Chapitre 12
Unissons-nous
Avant le trait d’union de notre clavier d’ordinateur, l’écriture manuscrite usait déjà du trait en bout de ligne pour signaler la coupure des mots. C’est de cette pratique qu’est né le mot « division » (« div. ») qui est aujourd’hui synonyme de notre inestimable allié, le trait d’union.

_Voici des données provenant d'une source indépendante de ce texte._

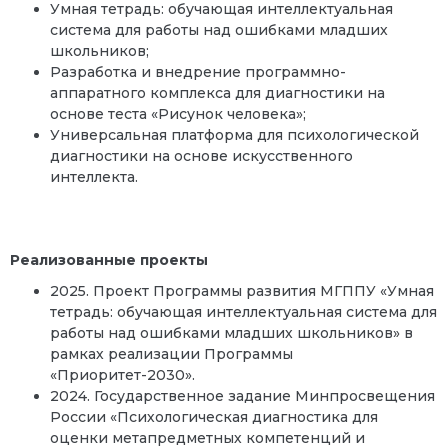
Умная тетрадь: обучающая интеллектуальная
система для работы над ошибками младших
школьников;
Разработка и внедрение программно-
аппаратного комплекса для диагностики на
основе теста «Рисунок человека»;
Универсальная платформа для психологической
диагностики на основе искусственного
интеллекта.
Реализованные проекты
2025. Проект Программы развития МГППУ «Умная
тетрадь: обучающая интеллектуальная система для
работы над ошибками младших школьников» в
рамках реализации Программы
«Приоритет-2030».
2024. Государственное задание Минпросвещения
России «Психологическая диагностика для
оценки метапредметных компетенций и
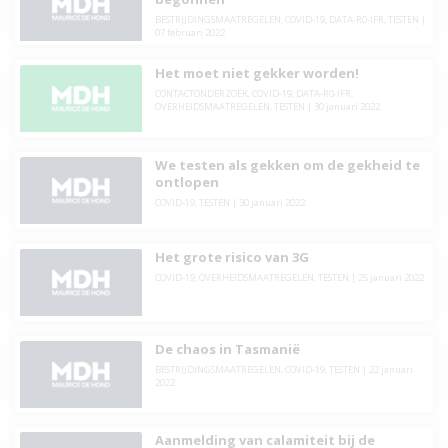
BESTRIJDINGSMAATREGELEN
,
COVID-19
,
DATA-R0-IFR
,
TESTEN
|
07 februari 2022
Het moet niet gekker worden!
CONTACTONDERZOEK
,
COVID-19
,
DATA-R0-IFR
,
OVERHEIDSMAATREGELEN
,
TESTEN
|
30 januari 2022
We testen als gekken om de gekheid te
ontlopen
COVID-19
,
TESTEN
|
30 januari 2022
Het grote risico van 3G
COVID-19
,
OVERHEIDSMAATREGELEN
,
TESTEN
|
25 januari 2022
De chaos in Tasmanië
BESTRIJDINGSMAATREGELEN
,
COVID-19
,
TESTEN
|
22 januari
2022
Aanmelding van calamiteit bij de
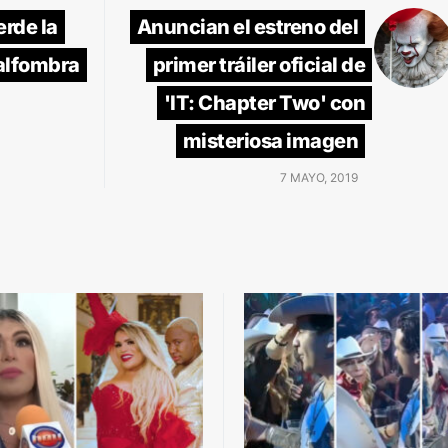
erde la
Anuncian el estreno del
 alfombra
primer tráiler oficial de
'IT: Chapter Two' con
misteriosa imagen
7 MAYO, 2019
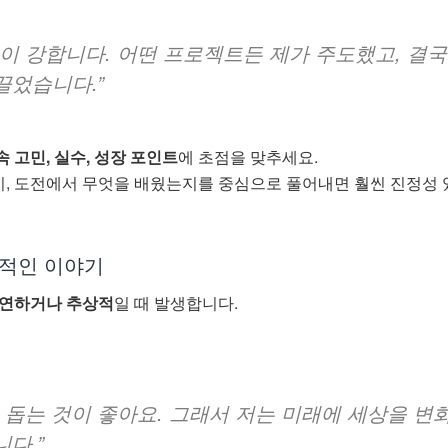
이 강합니다. 어떤 프로젝트든 제가 주도했고, 결국
끌었습니다.”
속 고민, 실수, 성장 포인트
에 초점을 맞추세요.
, 도전에서 무엇을 배웠는지를 중심으로 풀어내면 훨씬 진정성 
추상적인 이야기
연하거나 추상적
일 때 발생합니다.
 돕는 것이 좋아요. 그래서 저는 미래에 세상을 변
다.”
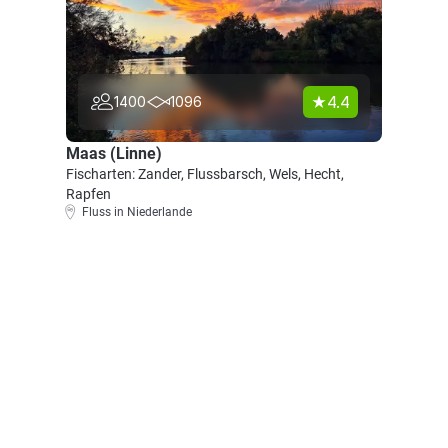
4.4
1400
1096
Maas (Linne)
Fischarten: Zander, Flussbarsch, Wels, Hecht,
Rapfen
Fluss in Niederlande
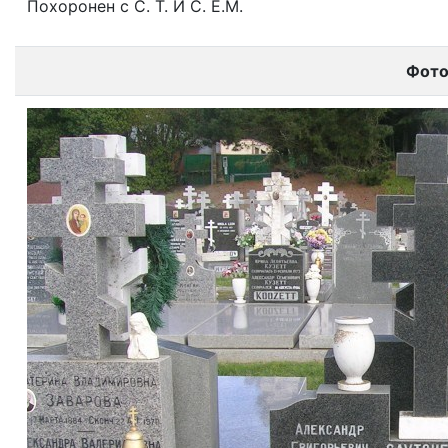
Похоронен с С. Т. И С. Е.М.
Фот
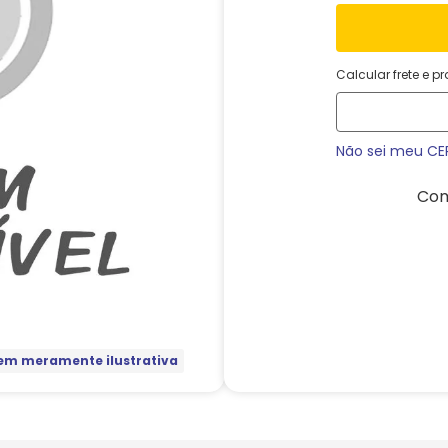
Calcular frete e p
Não sei meu CE
Com
m meramente ilustrativa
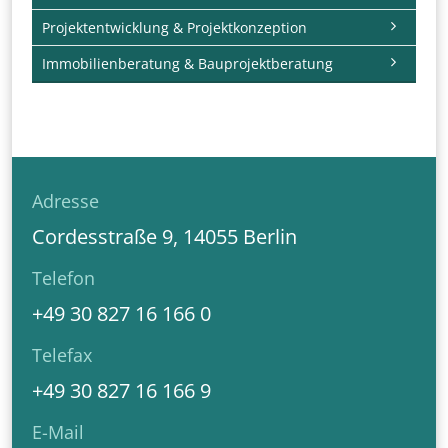
Projektentwicklung & Projektkonzeption
Immobilienberatung & Bauprojektberatung
Adresse
Cordesstraße 9, 14055 Berlin
Telefon
+49 30 827 16 166 0
Telefax
+49 30 827 16 166 9
E-Mail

Il joue un rôle essentiel dans la graphie des nombres (voir le chapitre 1 à ce sujet) et dans les noms composés (voir le chapitre 13).
Il occupe de multiples fonctions : indication typographique des inversions verbales ou des expressions démonstratives, mais aussi de la nature des noms communs, repère dans le langage administratif, mais c’est surtout son usage dans les préfixes qui suscite de vives inquiétudes. C’est sur ces derniers sujets que ce chapitre met l’accent.
Substantivation
Qu’est-ce que ce mot savant ? C’est tout bonnement la fabrique des noms communs. Prenons la locution « face à face ».
Les journalistes ont organisé un duel télévisé où les candidats seront face à face.
Si l’on substantive cette construction, autrement dit si on la transforme en nom commun, il est indispensable de placer des traits d’union entre les différents éléments.
Un face-à-face des deux politiques est annoncé pour l’émission de ce soir.
Et si on se préparait un petit tête-à-tête entre amoureux ?
Mais
Je suis convoquée pour un entretien professionnel, je redoute que ce soit en tête à tête…
Le sujet de philo du bac portait sur la non-violence.
Il se définit comme un militant non violent.
Il arrive aussi que la div. permette de distinguer deux locutions de sens différent.
Je vous ordonne de quitter cette entreprise sur-le-champ. (Immédiatement)
C’est sur le champ de bataille qu’ils ont noué leur amitié. (Sens propre)
Exception – Un petit creux ?
Un mot, un seul, ne se plie pas à cette règle typographique : petit déjeuner.
Le petit déjeuner n’est pas « divé » (c’est-à-dire n’a pas de trait d’union) bien que ce soit un substantif. Curieusement, c’est le verbe qui hérite du trait d’union.
Je petit-déjeune toujours d’un bol de céréales avant de commencer la journée.
Même si l’on crée un néologisme de fantaisie en guise de groupe nominal, il ne faut pas omettre ce petit indicateur.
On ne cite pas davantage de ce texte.